Edward D. Hoch wrote nearly a thousand short stories and created a retinue of detective characters, some with more storied careers than others, who were, as Mike Grost so astutely described it, custom designed "to personify different mystery subgenres" – allowing him to write or indulge in any kind of detective story and trope. Hoch pretty much used his series-characters as a set of skeleton keys to go from the locked room mystery to the historical mystery, police procedural or the spy story. Clever guy!
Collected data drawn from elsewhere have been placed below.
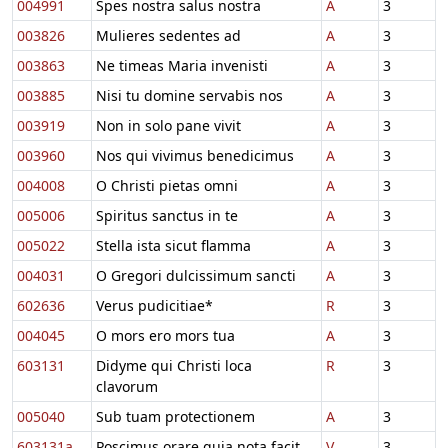
004991
Spes nostra salus nostra
A
3
003826
Mulieres sedentes ad
A
3
003863
Ne timeas Maria invenisti
A
3
003885
Nisi tu domine servabis nos
A
3
003919
Non in solo pane vivit
A
3
003960
Nos qui vivimus benedicimus
A
3
004008
O Christi pietas omni
A
3
005006
Spiritus sanctus in te
A
3
005022
Stella ista sicut flamma
A
3
004031
O Gregori dulcissimum sancti
A
3
602636
Verus pudicitiae*
R
3
004045
O mors ero mors tua
A
3
603131
Didyme qui Christi loca
R
3
clavorum
005040
Sub tuam protectionem
A
3
603131a
Poscimus orare quia nota facit
V
3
So everyone has their own favorite series-character, or characters, that tend to reflect their personal taste to some degree. Unsurprisingly, my personal favorite is Hoch's 1930s New England country physician, Dr. Sam Hawthorne, who exclusively solves locked room murders and other seemingly impossible crimes. Dr. Hawthorne is nipped at the heels by Ben Snow and Nick Velvet.
The most important difference between these three divergent characters, a country doctor, a gunslinger and a professional thief, is that there have been multiple short story collections featuring Dr. Hawthorne and Velvet, but only one that stars Snow – namely The Ripper of Storyville and Other Ben Snow Tales (1997). Since C&L have no immediate plans to publish a second volume, I decided to make up my own collection (all in my head) with uncollected stories.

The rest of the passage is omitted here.